PREDICT: A data repository for cyber security research


Access to appropriate data is an essential component to successful research. In the area of cyber security, large-scale datasets containing realistic network traffic are necessary to understand how proposed methods and tools actually work in real-life situations. Such data, by its very nature, contains sensitive information about users and organizations and is subject to legal and regulatory restrictions. It is therefore not easy for researchers to acquire this data.

As a component of their effort to advance research infrastructure for cyber security, DHS established The Protected Repository for Defense of Infrastructure against Cyber Threats (PREDICT), to provide a trusted framework for sharing real-world security-related datasets.
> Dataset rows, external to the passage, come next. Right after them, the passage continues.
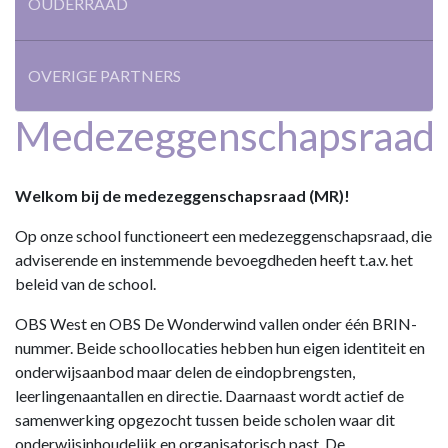
OUDERRAAD
OVERIGE PARTNERS
Medezeggenschapsraad
Welkom bij de medezeggenschapsraad (MR)!
Op onze school functioneert een medezeggenschapsraad, die
adviserende en instemmende bevoegdheden heeft t.a.v. het
beleid van de school.
OBS West en OBS De Wonderwind vallen onder één BRIN-
nummer. Beide schoollocaties hebben hun eigen identiteit en
onderwijsaanbod maar delen de eindopbrengsten,
leerlingenaantallen en directie. Daarnaast wordt actief de
samenwerking opgezocht tussen beide scholen waar dit
onderwijsinhoudelijk en organisatorisch past. De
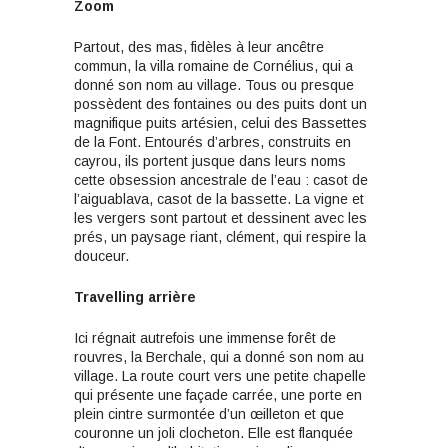
Zoom
Partout, des mas, fidèles à leur ancêtre
commun, la villa romaine de Cornélius, qui a
donné son nom au village. Tous ou presque
possèdent des fontaines ou des puits dont un
magnifique puits artésien, celui des Bassettes
de la Font. Entourés d’arbres, construits en
cayrou, ils portent jusque dans leurs noms
cette obsession ancestrale de l’eau : casot de
l’aiguablava, casot de la bassette. La vigne et
les vergers sont partout et dessinent avec les
prés, un paysage riant, clément, qui respire la
douceur.
Travelling
arrière
Ici régnait autrefois une immense forêt de
rouvres, la Berchale, qui a donné son nom au
village. La route court vers une petite chapelle
qui présente une façade carrée, une porte en
plein cintre surmontée d’un œilleton et que
couronne un joli clocheton. Elle est flanquée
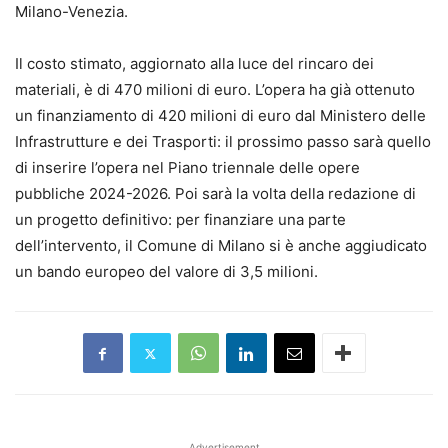
Milano-Venezia.
Il costo stimato, aggiornato alla luce del rincaro dei
materiali, è di 470 milioni di euro. L’opera ha già ottenuto
un finanziamento di 420 milioni di euro dal Ministero delle
Infrastrutture e dei Trasporti: il prossimo passo sarà quello
di inserire l’opera nel Piano triennale delle opere
pubbliche 2024-2026. Poi sarà la volta della redazione di
un progetto definitivo: per finanziare una parte
dell’intervento, il Comune di Milano si è anche aggiudicato
un bando europeo del valore di 3,5 milioni.
Advertisement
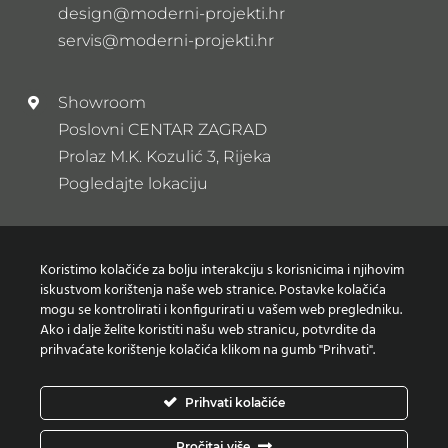
design@moderni-projekti.hr
servis@moderni-projekti.hr
Showroom
Poslovni CENTAR ZAGRAD
Prolaz M.K. Kozulić 3, Rijeka
Pogledajte lokaciju
Newsletter
Koristimo kolačiće za bolju interakciju s korisnicima i njihovim
Prijavi se na naš newsletter
iskustvom korištenja naše web stranice. Postavke kolačića
mogu se kontrolirati i konfigurirati u vašem web pregledniku.
Ako i dalje želite koristiti našu web stranicu, potvrdite da
prihvaćate korištenje kolačića klikom na gumb "Prihvati".
Zaštita osobnih podataka
Prihvati kolačiće
Izjava o korištenju Kolačića
Pročitaj više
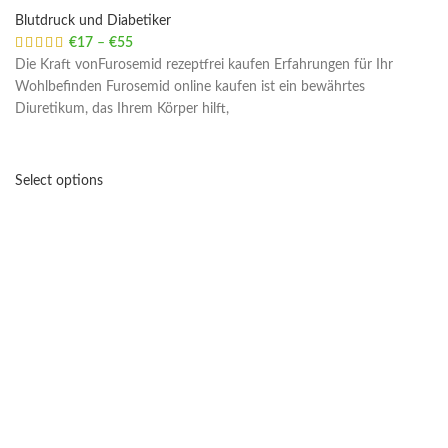
Blutdruck und Diabetiker
€
17
–
€
55
Price range: €17 through €55
Die Kraft vonFurosemid rezeptfrei kaufen Erfahrungen für Ihr
Wohlbefinden Furosemid online kaufen ist ein bewährtes
Diuretikum, das Ihrem Körper hilft,
Select options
As the only freely available, legally collected repository of large-scale datasets containing real network traffic and system logs, PREDICT provides access to data that can be used by the research community to test and evaluate research prototypes and by government technology decision-makers to evaluate competing cyber security tools and methods.

In establishing PREDICT, a set of key issues for sharing these types of data has been addressed: providing secure, centralized access to multiple sources of data; assuring confidentiality to protect the privacy of the individuals and the security of the networks from which the data are collected; assuring data integrity to protect access to the data and ensure its proper use; and protecting proprietary information and reducing legal risks.

In this presentation, we discuss the PREDICT framework for acquiring and sharing datasets, the process by which researchers are authorized to access the data, related program activities that have been initiated in response to issues encountered in developing PREDICT, and future activities.